What pushes the heatmap RED (toward No Trade):

  • VIX spiking above 25
  • IV Rank climbing above 70 (options unusually expensive)
  • VIX futures going into backwardation (market expects near-term stress)
  • Combination of all three is the most dangerous signal

What keeps the heatmap COOL (Clean):

  • VIX below 18
  • IV Rank below 30
  • VIX futures in normal contango

Cell-level danger: Even in a generally clean regime, the bear + expansion cells (bottom-right of grid) get an inherent danger multiplier (+0.15 to volScore). This is because trades placed in that quadrant are inherently more vulnerable, regardless of overall market vol.

The Trail

The trail shows the dot's previous positions, fading out over time. It's a momentum visualiser:

  • Smooth diagonal trail — Trending market, regime in steady transition
  • Tight cluster — Range-bound, no clear regime shift
  • Sudden jump — Regime break (often around news, Fed days, or stress events)
  • Trail moving toward bottom-right — Market deteriorating (becoming more bearish AND more volatile)
  • Trail moving toward top-left — Market improving (becoming more bullish AND quieter)
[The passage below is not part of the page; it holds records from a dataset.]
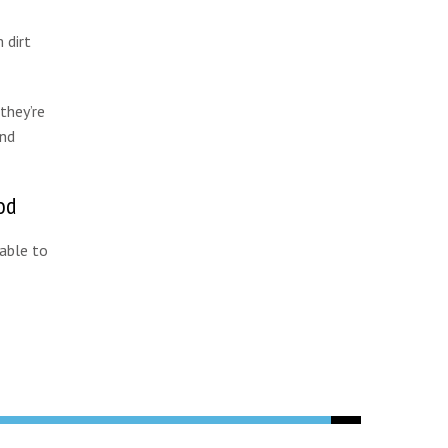
 dirt
they’re
and
od
 able to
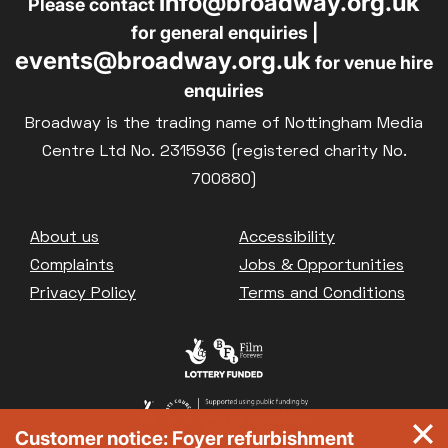
info@broadway.org.uk
Please contact
for general enquiries |
events@broadway.org.uk
for venue hire
enquiries
Broadway is the trading name of Nottingham Media
Centre Ltd No. 2315936 (registered charity No.
700880)
Footer
About us
Accessibility
Complaints
Jobs & Opportunities
Privacy Policy
Terms and Conditions
Customer notice: Foyer refurbishment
Use the trail length slider to see different time horizons — from a single day's character to two weeks of regime context.

How to Read the Grid for Decision-Making
Top-Left: Bull + Compression / Clean

The premium-selling sweet spot. Bull put spreads and cash-secured puts have favourable conditions.

Top-Right: Bull + Expansion / Caution

Bullish bias but options are pricing larger moves. Iron condors are risky here. Consider directional bull call spreads with tighter strikes.

Bottom-Right: Bear + Expansion / No Trade

The danger corner. Defined-risk only, smaller size, or sit out entirely. Premium selling is mathematically attractive here but the gap risk is real.

Bottom-Left: Bear + Compression / Clean

Bearish drift in calm conditions. Bear call spreads work, but watch for regime change — bear quiet often precedes bear volatile.

Centre: Neutral + Normal / Clean

The textbook iron condor environment. Range-bound, predictable, low surprise risk.

Important Reminders

This grid is a decision-support tool, not a trade signal generator. It tells you what the market environment looks like — it does not tell you what to trade or when.

The thresholds and weights in the formulas are starting points and will be calibrated over time. If the dot consistently sits in one part of the grid for weeks, the normalisation needs adjusting.

Always combine the grid reading with the rest of the Angelrow Trading Systems framework: pre-trade gate, position sizing rules, beta limits, and 2× premium stop-loss discipline.